Adapun yang menjadi hak orang/bank (sebagai makful lahu) menfasakh akad kafalah dari pihaknya. Karena hak menfasakh ini adalah hak makful lahu. Dalam hal orang yang ditanggung melarikan diri, sedangkan ia tidak mengetahui tempatnya, maka si penanggung tidak wajib mendatangkannya, tetapi apabila ia mengetahui tempatnya, maka ia wajib mendatangkannya, dan si penanggung diberikan waktu yang cukup untuk keperluan tersebut.
G. Penerapan Kafalah Dalam Perbankan Syariah
Sebagaimana dimaklumi, bahwa kafalah (bank garansi) adalah jaminan yang diberikan bank atas permintaan nasabah untuk memenuhi kewajibannya kepada pihak lain apabila nasabah yang bersangkutan tidak memenuhi kewajibannya.
BG merupakan fasilitas non dana ( Non Funded Facility ) yang diberikan Bank berdasarkan akad Kafalah bil Ujrah.

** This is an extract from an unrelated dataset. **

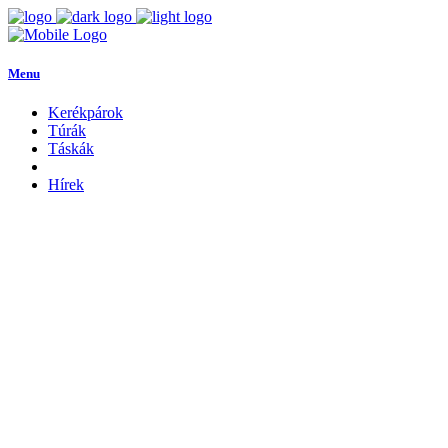
Menu
Kerékpárok
Túrák
Táskák
Hírek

Bank akan menerbitkan BG sejumlah nilai tertentu yang dipersyaratkan oleh pihak penerima jaminan yang merupakan klien/mitra bisnis/ counter part dari Nasabah Bank untuk kepentingan transaksi / proyek tertentu yang akan dijalankan oleh Nasabah Bank.
Penggunaan dan macam Bank Garansi
- Diberikan kepada pemborong atau kontraktor untuk mengerjakan proyek - Diberikan untuk menjamin pembayaran (dapat berupa Standby L/C )
Sedangkan Bank Garansi yang umum digunakan dalam rangka proyek, untuk mendukung usaha konstruksi, adalah:
1. Bid Bond / Tender Bond atau jaminan saat mengikuti tender 2. Advance Payment Bond atau jaminan uang muka
3. Performance Bond atau jaminan pelaksanaan selama masa konstruksi 4. Retention Bond atau jaminan pemeliharaan pasca konstruksi
Bank dalam pemberian garansi ini, biasanya meminta setoran jaminan sejumlah tertentu (sebagian atau seluruhnya) dari total nilai obyek yang dijaminkan. Di samping itu, bank memungut biaya sebagai ju'alah dan biaya administrasi.